So, are server-attached storage configurations still viable? Absolutely!
In situations that require high speed, network free, server-to-storage
access, DAS is still an excellent alternative. Another place DAS makes
sense is for sites that are budget constrained and do not accept the
lower Total Cost of Ownership (TCO) and Return on Investment (ROI) that
networked storage offers. DAS is also a good choice for remote locations
that have a small number of servers with light user loads. Finally,
some peripherals such as tape drives do not offer an FC interface, so
unless a SCSI-to-Fibre Channel router is purchased, DAS may be the only
viable option.
So when do you use SCSI vs. Fibre Channel as the interface to a DAS
configuration? The answers depend on your technology game plan.

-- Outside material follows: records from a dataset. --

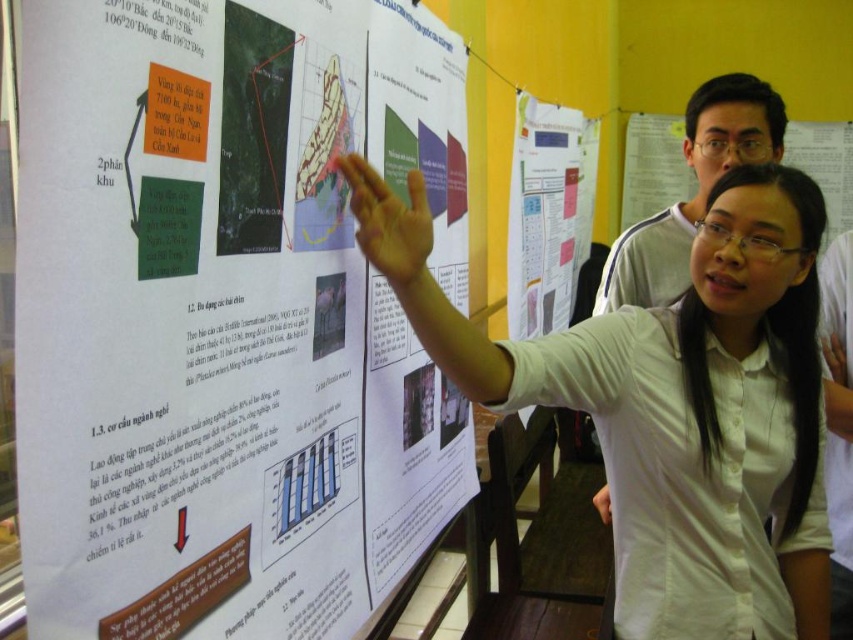 Between white paper poster at center and white shirt at center, which one is positioned lower?

white shirt at center is below.

Can you confirm if white paper poster at center is positioned to the left of white shirt at center?

Yes, white paper poster at center is to the left of white shirt at center.

Does point (141, 372) come in front of point (496, 353)?

Yes, it is in front of point (496, 353).

At what (x,y) coordinates should I click in order to perform the action: click on white paper poster at center. Please return your answer as a coordinate pair (x, y). The image size is (853, 640). Looking at the image, I should click on (225, 316).

Can you confirm if white shirt at center is taller than white paper at center?

In fact, white shirt at center may be shorter than white paper at center.

This screenshot has height=640, width=853. I want to click on white shirt at center, so click(x=726, y=328).

In the scene shown: Which of these two, white paper poster at center or white paper at center, stands shorter?

white paper at center is shorter.

Can you confirm if white paper poster at center is bigger than white paper at center?

Incorrect, white paper poster at center is not larger than white paper at center.

Describe the element at coordinates (225, 316) in the screenshot. The width and height of the screenshot is (853, 640). I see `white paper poster at center` at that location.

Identify the location of white paper poster at center. tap(225, 316). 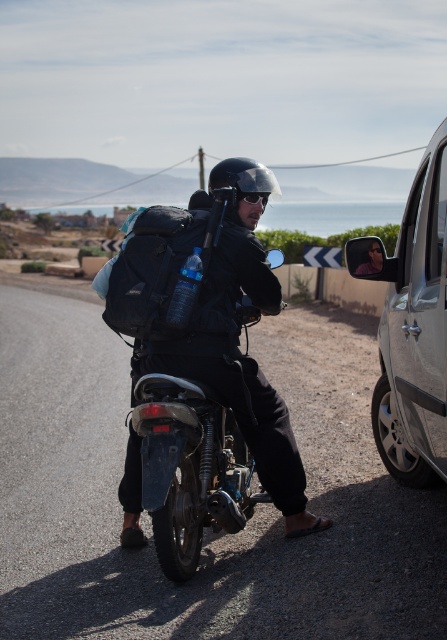 You are a pedestrian standing on the roadside and see the silver metallic car at right. You want to cross the road to reach a nearby gas station. If the road is 6 meters wide, can you safely cross without getting too close to the car?

The silver metallic car at right and viewer are 4.00 meters apart from each other. Since the road is 6 meters wide, you can cross safely by staying at least 4 meters away from the car, ensuring you don not come closer than that distance during your crossing.

Looking at this image, you are a delivery person who needs to load a package onto the motorcycle. The package must be placed on the highest available point. Which object should you place the package on between the matte black motorcycle at center and the black fabric backpack at center?

The black fabric backpack at center is higher than the matte black motorcycle at center, so you should place the package on the black fabric backpack at center.

You are a delivery driver who needs to park your motorcycle in a designated parking spot. The motorcycle is currently at point [189,467]. If the parking spot is located at point 0.6, 0.5, which direction should you move your motorcycle to reach the parking spot?

The motorcycle is currently at point [189,467]. The parking spot is at point 0.6, 0.5. To reach the parking spot, you should move the motorcycle slightly to the left and upwards since the parking spot is positioned to the left and above the current location of the motorcycle. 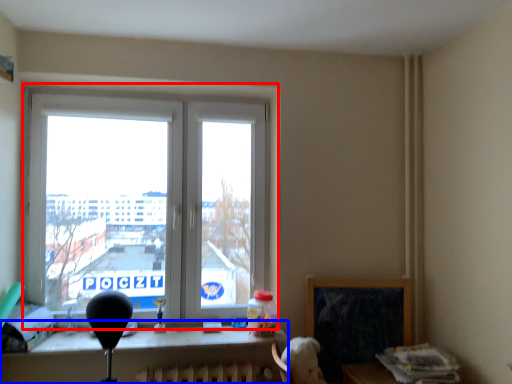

Some sites are slow adopters of technology, and they are most comfortable
with doing things the tried and true way they have always
been done. These are generally smaller organizations or departments,
but may have the need for some large capacity storage. In these instances
a SCSI based solution is best. Fibre Channel DAS, on the other hand,
makes sense for customers that have a SAN in mind for the future and
want to ease into the technology slowly. Fibre Channel is also the option
of choice for attaching multiple servers to a shared enterprise disk
RAID system in a multi-hosted point-to-point configuration. Figure 3
is an example of this design.

Whether SCSI or FC interfaces are employed, a StorNet study found that
about 85 percent of all storage deployed at our customers is DAS.
Networked Storage
Once a potential user has accepted the limitations of a DAS storage
model, and decides to go with a networked storage alternative, things
get interesting in a hurry. Once again there are currently only two
methods of designing and configuring a storage network, NAS or SAN.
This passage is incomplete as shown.